- **MATERIAL SUPPLIED**
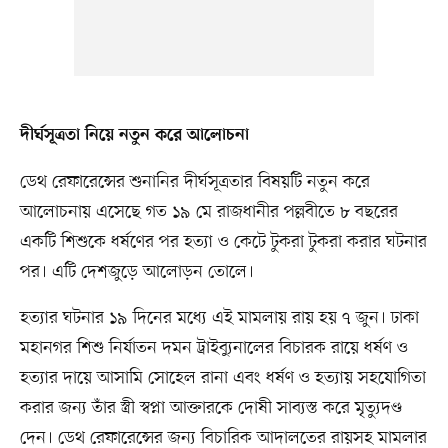
দীর্ঘসূত্রতা নিয়ে নতুন করে আলোচনা
ডেথ রেফারেন্সের শুনানির দীর্ঘসূত্রতার বিষয়টি নতুন করে
আলোচনায় এসেছে গত ১৯ মে রাজধানীর পল্লবীতে ৮ বছরের
একটি শিশুকে ধর্ষণের পর হত্যা ও কেটে টুকরা টুকরা করার ঘটনার
পর। এটি দেশজুড়ে আলোড়ন তোলে।
হত্যার ঘটনার ১৯ দিনের মধ্যে এই মামলায় রায় হয় ৭ জুন। ঢাকা
মহানগর শিশু নির্যাতন দমন ট্রাইব্যুনালের বিচারক রায়ে ধর্ষণ ও
হত্যার দায়ে আসামি সোহেল রানা এবং ধর্ষণ ও হত্যায় সহযোগিতা
করার জন্য তাঁর স্ত্রী স্বপ্না আক্তারকে দোষী সাব্যস্ত করে মৃত্যুদণ্ড
দেন। ডেথ রেফারেন্সের জন্য বিচারিক আদালতের রায়সহ মামলার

- **WORK TASK**
The entries above must be output exactly, with every image left out.

- **THE ANSWER**
দীর্ঘসূত্রতা নিয়ে নতুন করে আলোচনা
ডেথ রেফারেন্সের শুনানির দীর্ঘসূত্রতার বিষয়টি নতুন করে
আলোচনায় এসেছে গত ১৯ মে রাজধানীর পল্লবীতে ৮ বছরের
একটি শিশুকে ধর্ষণের পর হত্যা ও কেটে টুকরা টুকরা করার ঘটনার
পর। এটি দেশজুড়ে আলোড়ন তোলে।
হত্যার ঘটনার ১৯ দিনের মধ্যে এই মামলায় রায় হয় ৭ জুন। ঢাকা
মহানগর শিশু নির্যাতন দমন ট্রাইব্যুনালের বিচারক রায়ে ধর্ষণ ও
হত্যার দায়ে আসামি সোহেল রানা এবং ধর্ষণ ও হত্যায় সহযোগিতা
করার জন্য তাঁর স্ত্রী স্বপ্না আক্তারকে দোষী সাব্যস্ত করে মৃত্যুদণ্ড
দেন। ডেথ রেফারেন্সের জন্য বিচারিক আদালতের রায়সহ মামলার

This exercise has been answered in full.